Modern embodied AI stacks increasingly combine robot-native release engineering, shadow deployment, and formal runtime assurance. The open problem is how to preserve real-time guarantees while deploying larger multimodal policies and more adaptive behavior.
Can you state the policy rate, controller rate, maximum command staleness, readiness checks, and rollback trigger without opening another file? If not, the deployment contract is incomplete.
From notebook to robot becomes operational when the model is subordinated to a runtime contract. The contract should specify who owns each transition in the boot-to-ready-to-autonomous path, how stale actions are detected, and when the robot leaves autonomy without human debate.
The disciplined habit is to separate three claims. The conceptual claim says the policy should improve task performance. The systems claim says the policy can live inside the timing and safety envelope. The evidence claim says the resulting deployment bundle proves both.
| Tool or Library | Role in From notebook to robot |
|---|---|
| ROS 2 lifecycle nodes | Expose explicit boot, ready, degraded, and shutdown transitions. |
| Docker or Nix | Freeze runtime dependencies and support reproducible rollback. |
| MLflow or DVC | Bind the deployed manifest to its exact evaluation artifact. |
Cross-References
For From notebook to robot, connect benchmark design, sim-to-real transfer, uncertainty, and safety barriers through the deployment artifact that will be checked before release.
Create one deployment bundle for five hardware or simulator runs. Include the manifest, a timing trace, readiness-check outcomes, monitor transitions, and a short failure diagnosis. Then change one deployment setting such as queue depth or policy rate and verify that the two bundles can be compared field by field.
When the transition to hardware fails, assign the fault to startup sequencing, timing, frame inconsistency, estimator drift, stale command handling, operator procedure, or evaluation hygiene. Then rerun a perturbation that isolates exactly one of those mechanisms.
For From notebook to robot, schema strictness is cheaper than discovering a missing field during a moving-robot trial; require the log before comparing outcomes.
From notebook to robot is successful only when the learned component is wrapped in an explicit timing, safety, and rollback contract that another builder can audit end to end.
Design a deployment manifest for a small mobile manipulator. Specify controller and policy rates, freshness threshold, readiness checks, one perturbation, and one rollback rule. Then state which artifact fields would prove the manifest was respected during execution.
Section References
Quigley, M. et al. ROS: an open-source Robot Operating System. ICRA Workshop, 2009.

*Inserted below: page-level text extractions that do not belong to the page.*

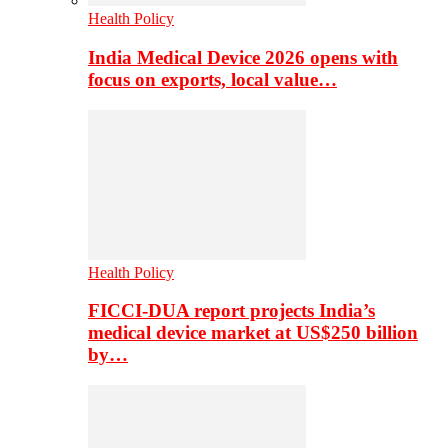
Health Policy
India Medical Device 2026 opens with
focus on exports, local value…
Health Policy
FICCI-DUA report projects India’s
medical device market at US$250 billion
by…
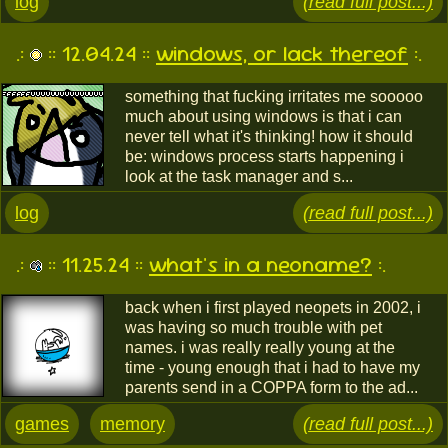
log
(read full post...)
.:
:: 12.04.24 ::
windows, or lack thereof
:.
something that fucking irritates me sooooo
much about using windows is that i can
never tell what it's thinking! how it should
be: windows process starts happening i
look at the task manager and s...
log
(read full post...)
.:
:: 11.25.24 ::
what's in a neoname?
:.
back when i first played neopets in 2002, i
was having so much trouble with pet
names. i was really really young at the
time - young enough that i had to have my
parents send in a COPPA form to the ad...
games
memory
(read full post...)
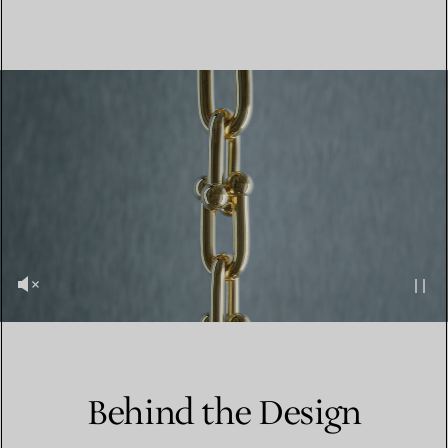
Behind the Design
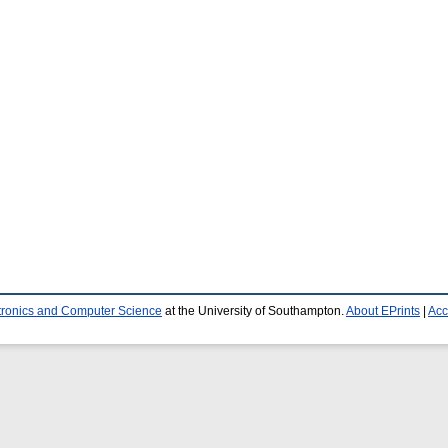
ctronics and Computer Science
at the University of Southampton.
About EPrints
|
Acc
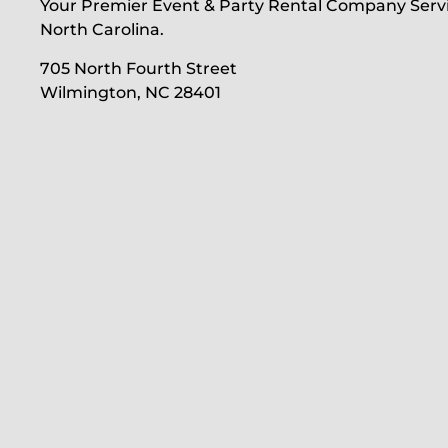
Your Premier Event & Party Rental Company Serv
North Carolina.
705 North Fourth Street
Wilmington, NC 28401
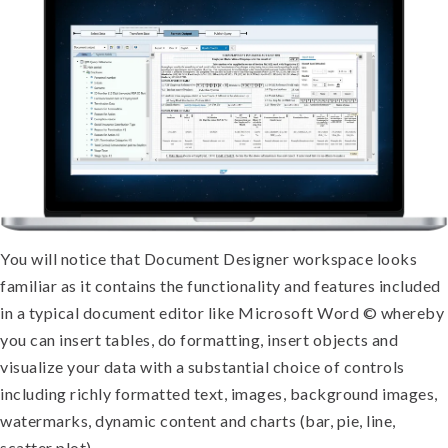
You will notice that Document Designer workspace looks
familiar as it contains the functionality and features included
in a typical document editor like Microsoft Word © whereby
you can insert tables, do formatting, insert objects and
visualize your data with a substantial choice of controls
including richly formatted text, images, background images,
watermarks, dynamic content and charts (bar, pie, line,
scatter plot).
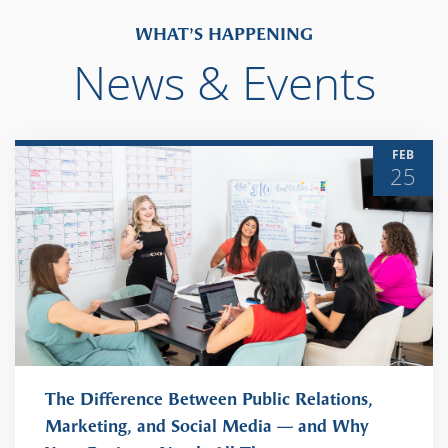
WHAT’S HAPPENING
News & Events
FEB
25
The Difference Between Public Relations,
Marketing, and Social Media — and Why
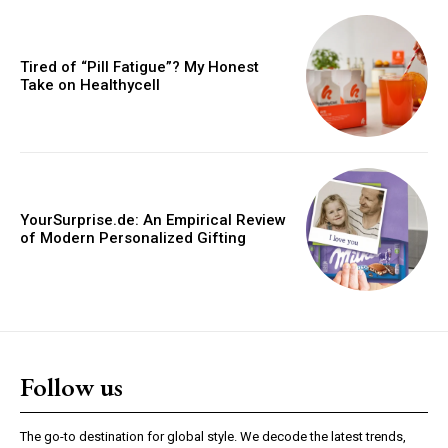
Tired of “Pill Fatigue”? My Honest
Take on Healthycell
YourSurprise.de: An Empirical Review
of Modern Personalized Gifting
Follow us
The go-to destination for global style. We decode the latest trends,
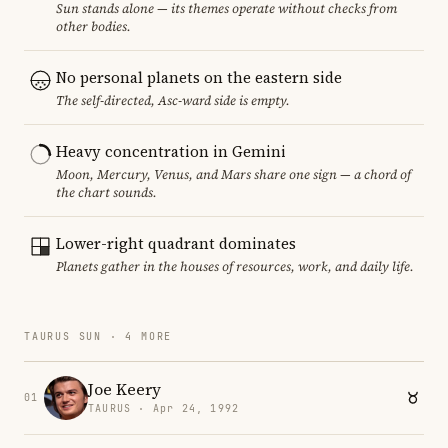
Sun stands alone — its themes operate without checks from
other bodies.
No personal planets on the eastern side
The self-directed, Asc-ward side is empty.
Heavy concentration in Gemini
Moon, Mercury, Venus, and Mars share one sign — a chord of
the chart sounds.
Lower-right quadrant dominates
Planets gather in the houses of resources, work, and daily life.
TAURUS SUN · 4 MORE
Joe Keery
01
TAURUS · Apr 24, 1992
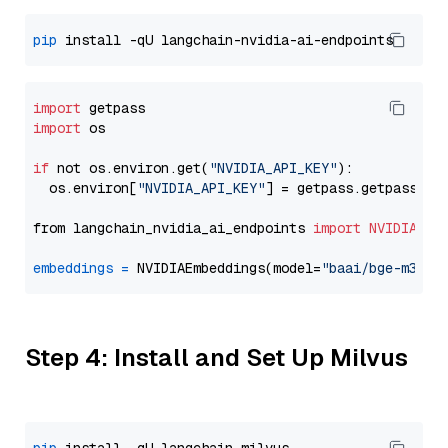
pip
import
import
 os

if
 not os.environ.get(
"NVIDIA_API_KEY"
):

  os.environ[
"NVIDIA_API_KEY"
] = getpass.getpass(
"E
from langchain_nvidia_ai_endpoints 
import
NVIDIAEmb
embeddings
=
 NVIDIAEmbeddings(model=
"baai/bge-m3"
Step 4: Install and Set Up Milvus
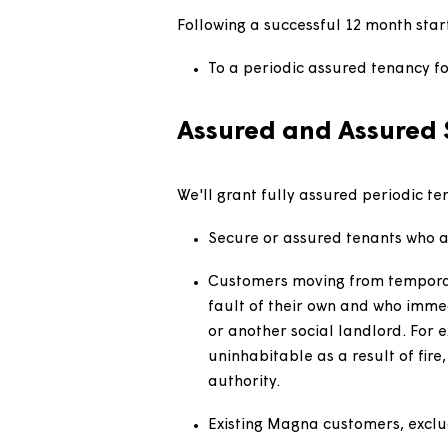
Customers of another regis
introductory tenancy in wh
Customers of submarket or
granted a standard assure
Customers in supported ho
the nature of the accomm
Following a successful 12 month
To a periodic assured tena
Assured and Assur
We'll grant fully assured perio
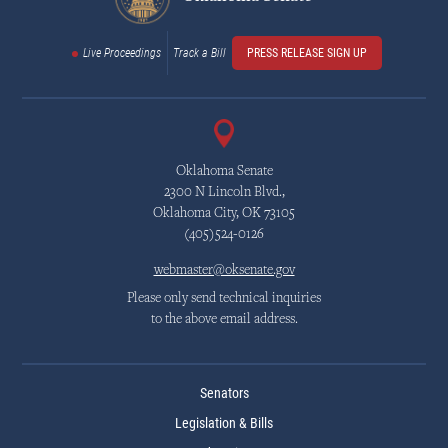
Live Proceedings
Track a Bill
PRESS RELEASE SIGN UP
Oklahoma Senate
2300 N Lincoln Blvd.,
Oklahoma City, OK 73105
(405)524-0126
webmaster@oksenate.gov
Please only send technical inquiries
to the above email address.
Senators
Legislation & Bills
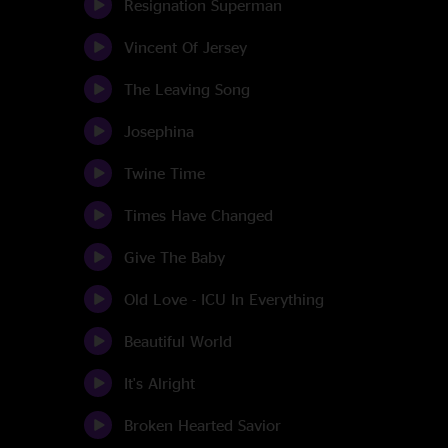
Resignation Superman
Vincent Of Jersey
The Leaving Song
Josephina
Twine Time
Times Have Changed
Give The Baby
Old Love - ICU In Everything
Beautiful World
It's Alright
Broken Hearted Savior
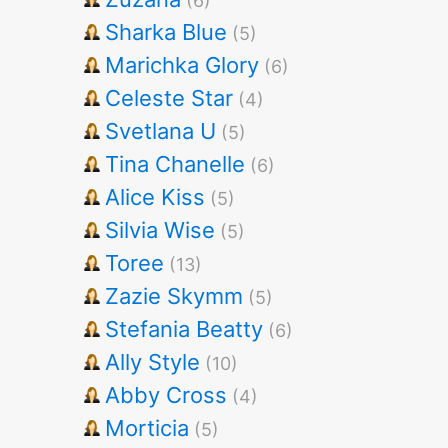
(6)
Sharka Blue
(5)
Marichka Glory
(6)
Celeste Star
(4)
Svetlana U
(5)
Tina Chanelle
(6)
Alice Kiss
(5)
Silvia Wise
(5)
Toree
(13)
Zazie Skymm
(5)
Stefania Beatty
(6)
Ally Style
(10)
Abby Cross
(4)
Morticia
(5)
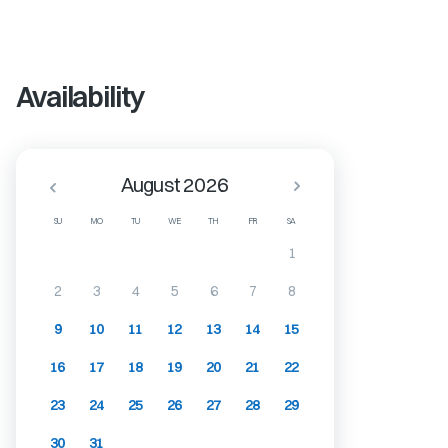
Availability
August 2026
SU
MO
TU
WE
TH
FR
SA
1
2
3
4
5
6
7
8
9
10
11
12
13
14
15
16
17
18
19
20
21
22
23
24
25
26
27
28
29
30
31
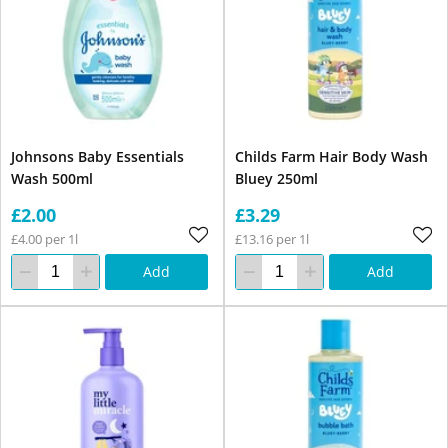
Johnsons Baby Essentials
Childs Farm Hair Body Wash
Wash 500ml
Bluey 250ml
£2.00
£3.29
£4.00 per 1l
£13.16 per 1l
Add
Add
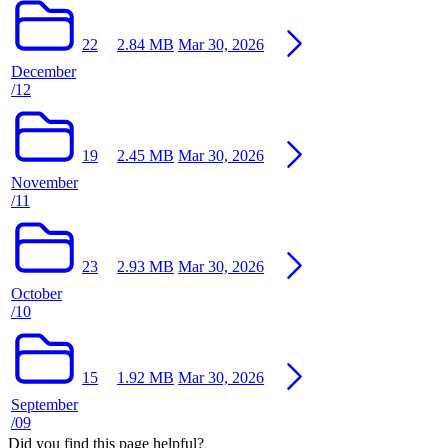
22
2.84 MB
Mar 30, 2026
December
/12
19
2.45 MB
Mar 30, 2026
November
/11
23
2.93 MB
Mar 30, 2026
October
/10
15
1.92 MB
Mar 30, 2026
September
/09
Did you find this page helpful?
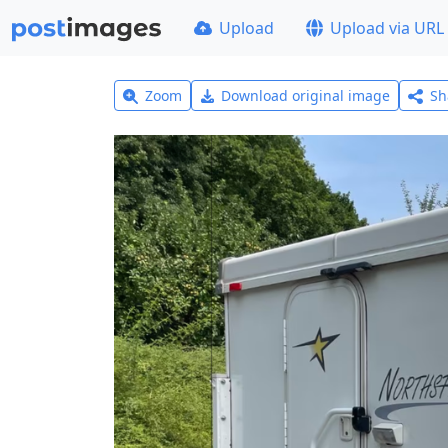
Upload
Upload via URL
Zoom
Download original image
Sh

Use for the robotics middleware lineage behind nodes, topics, services, bags, and deployment boundaries.
OpenTelemetry project documentation. https://opentelemetry.io/docs/
Use for tracing, metrics, and logs when robot deployment evidence must connect software events to runtime behavior.
After From notebook to robot, the next section should reuse the artifact schema while changing one deployment interface or failure mode, so comparisons remain auditable.